* [TASK]
Reproduce the data that follows character for character, but omit its pictures.

* [ENTRIES SHOWN]
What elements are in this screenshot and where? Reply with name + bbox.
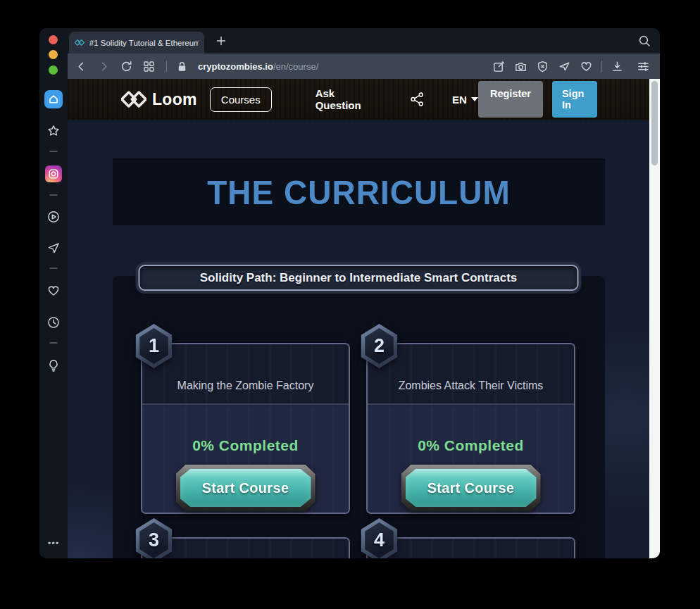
toolbar-divider	[166, 61, 167, 72]
search-icon[interactable]	[637, 34, 651, 48]
language-dropdown[interactable]: EN	[452, 94, 478, 106]
zoom-button[interactable]	[49, 65, 58, 75]
forward-icon[interactable]	[97, 60, 111, 73]
url-domain: cryptozombies.io	[198, 61, 273, 72]
address-bar[interactable]: cryptozombies.io/en/course/	[198, 61, 318, 72]
apps-grid-icon[interactable]	[142, 60, 156, 73]
progress-label: 0% Completed	[142, 437, 349, 454]
curriculum-section: THE CURRICULUM Solidity Path: Beginner t…	[68, 120, 649, 558]
loom-logo-icon[interactable]	[121, 89, 146, 110]
sign-in-button[interactable]: Sign In	[552, 81, 597, 118]
chevron-down-icon	[471, 97, 478, 101]
more-options-icon[interactable]: •••	[39, 538, 68, 548]
path-banner: Solidity Path: Beginner to Intermediate …	[139, 265, 579, 291]
play-circle-icon[interactable]	[45, 208, 62, 225]
site-header: Loom Courses Ask Question EN Register Si…	[68, 79, 649, 120]
download-icon[interactable]	[611, 60, 624, 73]
course-card[interactable]: 2 Zombies Attack Their Victims 0% Comple…	[366, 343, 575, 514]
course-number-badge: 4	[359, 518, 399, 558]
course-card[interactable]: 1 Making the Zombie Factory 0% Completed…	[141, 343, 350, 514]
sidebar-divider	[49, 342, 58, 344]
course-number-badge: 3	[134, 518, 174, 558]
share-nodes-icon[interactable]	[408, 90, 425, 108]
favicon-loom-knot-icon	[75, 38, 85, 47]
sliders-icon[interactable]	[637, 60, 650, 73]
course-number-badge: 1	[134, 324, 174, 368]
sidebar-divider	[49, 194, 58, 196]
sidebar-divider	[49, 151, 58, 152]
start-course-button[interactable]: Start Course	[176, 465, 315, 511]
course-card[interactable]: 4	[366, 537, 575, 558]
register-button[interactable]: Register	[478, 81, 543, 118]
lock-icon[interactable]	[175, 60, 189, 73]
browser-toolbar: cryptozombies.io/en/course/	[68, 54, 660, 79]
scrollbar-track[interactable]	[649, 79, 660, 558]
clock-icon[interactable]	[45, 314, 62, 331]
url-path: en/course/	[276, 61, 319, 72]
minimize-button[interactable]	[49, 50, 58, 59]
tab-bar: #1 Solidity Tutorial & Ethereum B	[68, 28, 660, 54]
reload-icon[interactable]	[120, 60, 133, 73]
page-viewport: Loom Courses Ask Question EN Register Si…	[68, 79, 660, 558]
heart-icon[interactable]	[45, 282, 62, 299]
page-title: THE CURRICULUM	[207, 172, 511, 211]
send-icon[interactable]	[45, 239, 62, 256]
browser-sidebar: •••	[39, 28, 68, 558]
tab-title: #1 Solidity Tutorial & Ethereum B	[89, 39, 199, 47]
camera-icon[interactable]	[514, 60, 527, 73]
browser-window: ••• #1 Solidity Tutorial & Ethereum B	[39, 28, 660, 558]
start-course-button[interactable]: Start Course	[401, 465, 541, 511]
heart-icon[interactable]	[580, 60, 593, 73]
hero-title-panel: THE CURRICULUM	[113, 158, 605, 225]
send-icon[interactable]	[558, 60, 571, 73]
compose-icon[interactable]	[492, 60, 506, 73]
shield-x-icon[interactable]	[536, 60, 549, 73]
instagram-icon[interactable]	[45, 165, 62, 182]
close-button[interactable]	[49, 35, 58, 44]
course-title: Zombies Attack Their Victims	[399, 379, 544, 392]
path-title: Solidity Path: Beginner to Intermediate …	[200, 271, 518, 285]
courses-panel: 1 Making the Zombie Factory 0% Completed…	[113, 276, 605, 558]
course-title: Making the Zombie Factory	[177, 379, 314, 392]
courses-button[interactable]: Courses	[210, 87, 272, 112]
lightbulb-icon[interactable]	[45, 357, 62, 374]
course-card[interactable]: 3	[141, 537, 350, 558]
brand-name[interactable]: Loom	[152, 90, 197, 109]
progress-label: 0% Completed	[368, 437, 574, 454]
course-number-badge: 2	[359, 324, 399, 368]
toolbar-divider	[601, 61, 602, 72]
sidebar-divider	[49, 268, 58, 269]
ask-question-link[interactable]: Ask Question	[315, 87, 379, 111]
home-icon[interactable]	[44, 90, 63, 108]
star-icon[interactable]	[45, 123, 62, 139]
new-tab-button[interactable]	[214, 34, 228, 48]
scrollbar-thumb[interactable]	[651, 81, 658, 165]
back-icon[interactable]	[75, 60, 88, 73]
active-tab[interactable]: #1 Solidity Tutorial & Ethereum B	[69, 32, 204, 54]
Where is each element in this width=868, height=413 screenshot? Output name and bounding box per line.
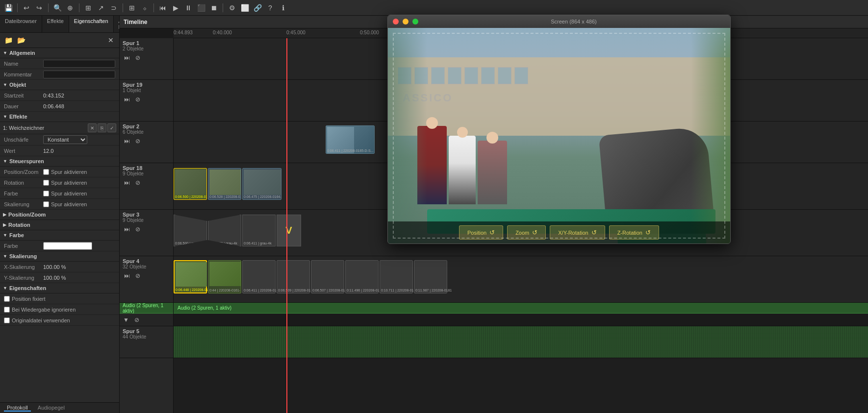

* [EXPECTED ANSWER]
What elements are in this screenshot and where? Reply with name + bbox.
toolbar-divider	[166, 61, 167, 72]
search-icon[interactable]	[637, 34, 651, 48]
language-dropdown[interactable]: EN	[452, 94, 478, 106]
zoom-button[interactable]	[49, 65, 58, 75]
forward-icon[interactable]	[97, 60, 111, 73]
url-domain: cryptozombies.io	[198, 61, 273, 72]
address-bar[interactable]: cryptozombies.io/en/course/	[198, 61, 318, 72]
apps-grid-icon[interactable]	[142, 60, 156, 73]
progress-label: 0% Completed	[142, 437, 349, 454]
curriculum-section: THE CURRICULUM Solidity Path: Beginner t…	[68, 120, 649, 558]
loom-logo-icon[interactable]	[121, 89, 146, 110]
sign-in-button[interactable]: Sign In	[552, 81, 597, 118]
chevron-down-icon	[471, 97, 478, 101]
more-options-icon[interactable]: •••	[39, 538, 68, 548]
path-banner: Solidity Path: Beginner to Intermediate …	[139, 265, 579, 291]
play-circle-icon[interactable]	[45, 208, 62, 225]
site-header: Loom Courses Ask Question EN Register Si…	[68, 79, 649, 120]
download-icon[interactable]	[611, 60, 624, 73]
course-card[interactable]: 2 Zombies Attack Their Victims 0% Comple…	[366, 343, 575, 514]
course-number-badge: 4	[359, 518, 399, 558]
course-card[interactable]: 1 Making the Zombie Factory 0% Completed…	[141, 343, 350, 514]
sidebar-divider	[49, 342, 58, 344]
course-number-badge: 3	[134, 518, 174, 558]
share-nodes-icon[interactable]	[408, 90, 425, 108]
favicon-loom-knot-icon	[75, 38, 85, 47]
sliders-icon[interactable]	[637, 60, 650, 73]
course-number-badge: 1	[134, 324, 174, 368]
sidebar-divider	[49, 194, 58, 196]
sidebar-divider	[49, 151, 58, 152]
start-course-button[interactable]: Start Course	[176, 465, 315, 511]
course-card[interactable]: 4	[366, 537, 575, 558]
register-button[interactable]: Register	[478, 81, 543, 118]
lock-icon[interactable]	[175, 60, 189, 73]
browser-toolbar: cryptozombies.io/en/course/	[68, 54, 660, 79]
scrollbar-track[interactable]	[649, 79, 660, 558]
clock-icon[interactable]	[45, 314, 62, 331]
url-path: en/course/	[276, 61, 319, 72]
minimize-button[interactable]	[49, 50, 58, 59]
tab-bar: #1 Solidity Tutorial & Ethereum B	[68, 28, 660, 54]
reload-icon[interactable]	[120, 60, 133, 73]
page-viewport: Loom Courses Ask Question EN Register Si…	[68, 79, 660, 558]
heart-icon[interactable]	[45, 282, 62, 299]
page-title: THE CURRICULUM	[207, 172, 511, 211]
send-icon[interactable]	[45, 239, 62, 256]
browser-sidebar: •••	[39, 28, 68, 558]
tab-title: #1 Solidity Tutorial & Ethereum B	[89, 39, 199, 47]
camera-icon[interactable]	[514, 60, 527, 73]
browser-window: ••• #1 Solidity Tutorial & Ethereum B	[39, 28, 660, 558]
start-course-button[interactable]: Start Course	[401, 465, 541, 511]
heart-icon[interactable]	[580, 60, 593, 73]
hero-title-panel: THE CURRICULUM	[113, 158, 605, 225]
send-icon[interactable]	[558, 60, 571, 73]
compose-icon[interactable]	[492, 60, 506, 73]
shield-x-icon[interactable]	[536, 60, 549, 73]
instagram-icon[interactable]	[45, 165, 62, 182]
close-button[interactable]	[49, 35, 58, 44]
course-title: Zombies Attack Their Victims	[399, 379, 544, 392]
path-title: Solidity Path: Beginner to Intermediate …	[200, 271, 518, 285]
courses-panel: 1 Making the Zombie Factory 0% Completed…	[113, 276, 605, 558]
course-title: Making the Zombie Factory	[177, 379, 314, 392]
courses-button[interactable]: Courses	[210, 87, 272, 112]
lightbulb-icon[interactable]	[45, 357, 62, 374]
course-card[interactable]: 3	[141, 537, 350, 558]
brand-name[interactable]: Loom	[152, 90, 197, 109]
progress-label: 0% Completed	[368, 437, 574, 454]
course-number-badge: 2	[359, 324, 399, 368]
toolbar-divider	[601, 61, 602, 72]
sidebar-divider	[49, 268, 58, 269]
ask-question-link[interactable]: Ask Question	[315, 87, 379, 111]
home-icon[interactable]	[44, 90, 63, 108]
star-icon[interactable]	[45, 123, 62, 139]
new-tab-button[interactable]	[214, 34, 228, 48]
scrollbar-thumb[interactable]	[651, 81, 658, 165]
back-icon[interactable]	[75, 60, 88, 73]
active-tab[interactable]: #1 Solidity Tutorial & Ethereum B	[69, 32, 204, 54]
Where is each element in this width=868, height=413 screenshot? Output name and bounding box per line.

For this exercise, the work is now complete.